Aconteceu no dia 3 de fevereiro, uma sexta-feira quente. Abaixo do chão, além do mundo compreensível, em um buraco negro aberto no concreto de São Paulo, uma banda brilhou através da noite com toda sua potência.
Luare, que se mantém em trânsito entre banda e projeto solo de música. Assim, Luare se torna, incerta, uma entidade que se forma em quem a vive e realiza a cada momento.
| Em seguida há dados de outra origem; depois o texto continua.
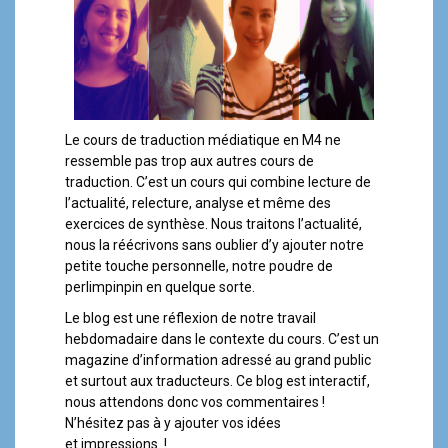
a
l
Le cours de traduction médiatique en M4 ne
ressemble pas trop aux autres cours de
traduction. C’est un cours qui combine lecture de
l’actualité, relecture, analyse et même des
exercices de synthèse. Nous traitons l’actualité,
nous la réécrivons sans oublier d’y ajouter notre
petite touche personnelle, notre poudre de
perlimpinpin en quelque sorte.
Le blog est une réflexion de notre travail
hebdomadaire dans le contexte du cours. C’est un
magazine d’information adressé au grand public
et surtout aux traducteurs. Ce blog est interactif,
nous attendons donc vos commentaires !
N’hésitez pas à y ajouter vos idées
et impressions !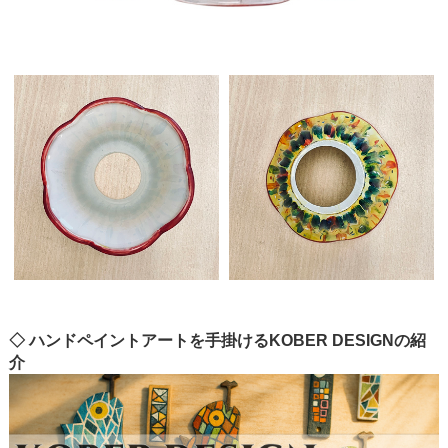
◇ ハンドペイントアートを手掛けるKOBER DESIGNの紹
介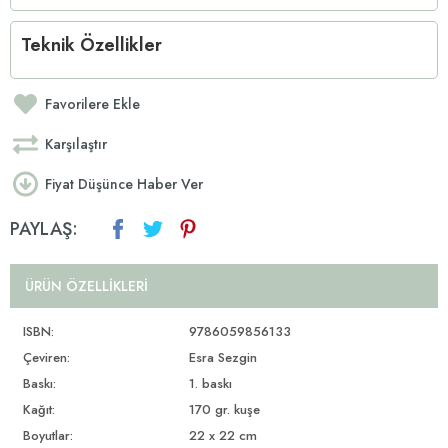
Teknik Özellikler
Favorilere Ekle
Karşılaştır
Fiyat Düşünce Haber Ver
PAYLAŞ:
ÜRÜN ÖZELLIKLERI
ISBN:
9786059856133
Çeviren:
Esra Sezgin
Baskı:
1. baskı
Kağıt:
170 gr. kuşe
Boyutlar:
22 x 22 cm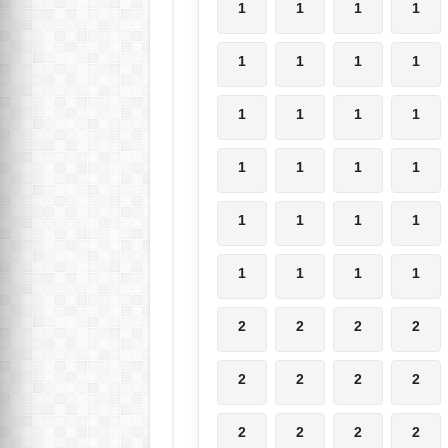
1
1
1
1
1
1
1
1
1
1
1
1
1
1
1
1
1
1
1
1
1
1
1
1
2
2
2
2
2
2
2
2
2
2
2
2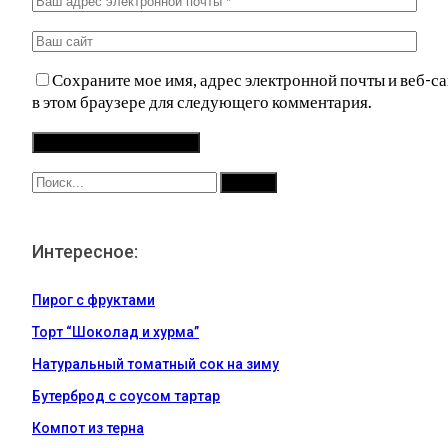
Сохраните мое имя, адрес электронной почты и веб-са
в этом браузере для следующего комментария.
Интересное:
Пирог с фруктами
Торт “Шоколад и хурма”
Натуральный томатный сок на зиму
Бутерброд с соусом тартар
Компот из терна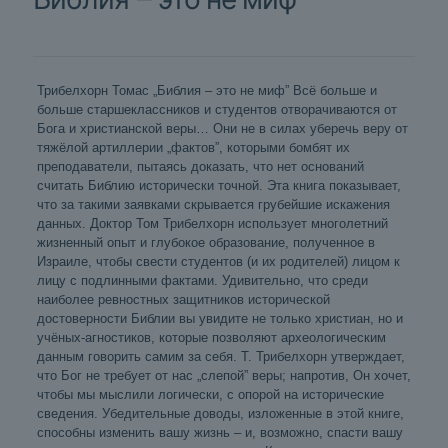
миф
Трибелхорн Томас „Библия – это не миф” Всё больше и
больше старшеклассников и студентов отворачиваются от
Бога и христианской веры… Они не в силах уберечь веру от
тяжёлой артиллерии „фактов”, которыми бомбят их
преподаватели, пытаясь доказать, что нет оснований
считать Библию исторически точной. Эта книга показывает,
что за такими заявками скрывается грубейшие искажения
данных. Доктор Том Трибелхорн использует многолетний
жизненный опыт и глубокое образование, полученное в
Израиле, чтобы свести студентов (и их родителей) лицом к
лицу с подлинными фактами. Удивительно, что среди
наиболее ревностных защитников исторической
достоверности Библии вы увидите не только христиан, но и
учёных-агностиков, которые позволяют археологическим
данным говорить самим за себя. Т. Трибелхорн утверждает,
что Бог не требует от нас „слепой” веры; напротив, Он хочет,
чтобы мы мыслили логически, с опорой на исторические
сведения. Убедительные доводы, изложенные в этой книге,
способны изменить вашу жизнь – и, возможно, спасти вашу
A Luare (banda) é composta por: Laura Macedo na voz e na guitarra-base, Samuel Xavier na guitarra principal, Lucía Rocío e Stanley Oliveira revezando o baixo e Gabriel Moura na bateria.
A banda abriu um “minifestival” com mais outras três bandas — o astronauta, Eletrönic Dark e Halleck — na casa Black Hole, localizada na Consolação. A casa, a um primeiro e desatento olhar, parece um simples estacionamento fechado, com grupos de jovens aparentemente chapados conversando em frente à entrada.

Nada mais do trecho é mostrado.